I want to make a colorful chart with all of this info to hang in my kitchen and make it a lot easier to keep up with! I've been planning to do this for years and I just need to get it going!

 smile529: I have been trying for months to find out my exact nutritional needs. How much protein each day? Fiber? Calcium/Dairy? Fat? Servings of fruits? Vegetables? Grains?

I am finally figuring out some basics!

Protein: 180-225 grams of protein per day?!
I got this from www.howmuchprotein.com
36-45 per meal when I eat five small meals?!
Our 9 year old son needs approximately: 80-96 grams per day and 13-16 grams per meal.
Our 18 year old daughter needs around 104-120 grams per day and 17-22 grams per meal.
My husband 156-195 grams per day and 39-49 per meal.

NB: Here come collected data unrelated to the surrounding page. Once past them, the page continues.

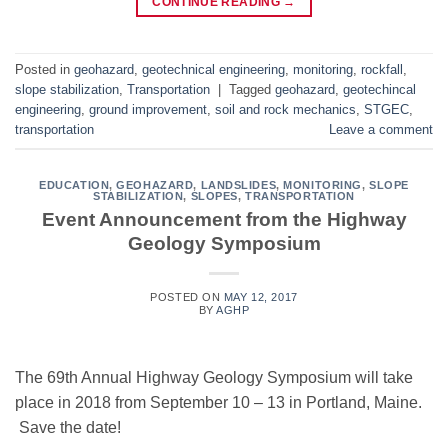
CONTINUE READING
→
Posted in
geohazard
,
geotechnical engineering
,
monitoring
,
rockfall
,
slope stabilization
,
Transportation
|
Tagged
geohazard
,
geotechincal
engineering
,
ground improvement
,
soil and rock mechanics
,
STGEC
,
transportation
Leave a comment
EDUCATION
,
GEOHAZARD
,
LANDSLIDES
,
MONITORING
,
SLOPE
STABILIZATION
,
SLOPES
,
TRANSPORTATION
Event Announcement from the Highway
Geology Symposium
POSTED ON
MAY 12, 2017
BY
AGHP
The 69th Annual Highway Geology Symposium will take
place in 2018 from September 10 – 13 in Portland, Maine.
Save the date!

www.Orthopedics.com says I should be having 1,000 mg of calcium a day.
According the the Mayo Clinic, I need to aim for 25 grams of fiber per day. My husband needs 38!
Our daughter needs 26 grams per day and our son needs 31.
I got the kids' numbers from: http://www.superkidsnutrition.com/

As for fat 
 suggests no more than 25-35 percent of my total calories for the day. I don't want to mess with all the math but I plan on eating only healthy oils and I should get an adequate amount if I am keeping up with my calories.

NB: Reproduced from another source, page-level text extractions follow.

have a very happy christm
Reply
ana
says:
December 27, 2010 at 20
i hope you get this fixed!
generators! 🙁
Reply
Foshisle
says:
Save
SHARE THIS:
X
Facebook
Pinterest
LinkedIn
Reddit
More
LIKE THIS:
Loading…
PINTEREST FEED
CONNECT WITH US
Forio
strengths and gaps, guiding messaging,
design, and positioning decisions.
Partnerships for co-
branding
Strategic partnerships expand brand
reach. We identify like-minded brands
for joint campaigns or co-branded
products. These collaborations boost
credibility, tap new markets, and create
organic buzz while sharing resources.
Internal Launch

Fruits: From what I've read... it appears I can do well on at least 3 servings per day and the same for my daughter.  My husband and son need around 4 servings per day.
Vegetables: 4-6 servings is my goal. The guys in our home need 5-6.

Grains:

5 – 10 servings

This depends on the total number of calories you consume in a day.
  • If you consume 1600 calories, eat 5 servings per day.
  • If you consume 1800 – 2000 calories, eat 6 servings per day.
  • If you consume 2200 calories, eat 7 servings day.
  • If you consume 2400 calories, eat 8 servings per day.
  • If you consume 2600 calories, eat 9 servings per day.
  • If you consume 2800 calories, eat 10 servings per day.
One serving of grains is equal to:
  • 1 slice of bread
  • ½ cup cooked rice, pasta, or cereal
  • 1 cup ready-to-eat dry cereal
Source:
U.S. Department of Health and Human Services and U.S. Department of Agriculture: Dietary Guidelines for Americans 2005

Here is some helpful information for what kids need: (I focused on this age group but they have all of them on the site).

9 to 13 Years

Mayo Clinic states that girls age 9 to 13 require between 1,600 and 2,200 calories a day and boys need 1,800 to 2,600. The wide range in energy needs is dependent upon growth and activity levels. At this age, many children are involved in sports and other activities, which require energy. On average, recommendations include consuming seven servings of grains, two servings of vegetables, three servings of fruit, three servings of dairy and three servings of meat daily.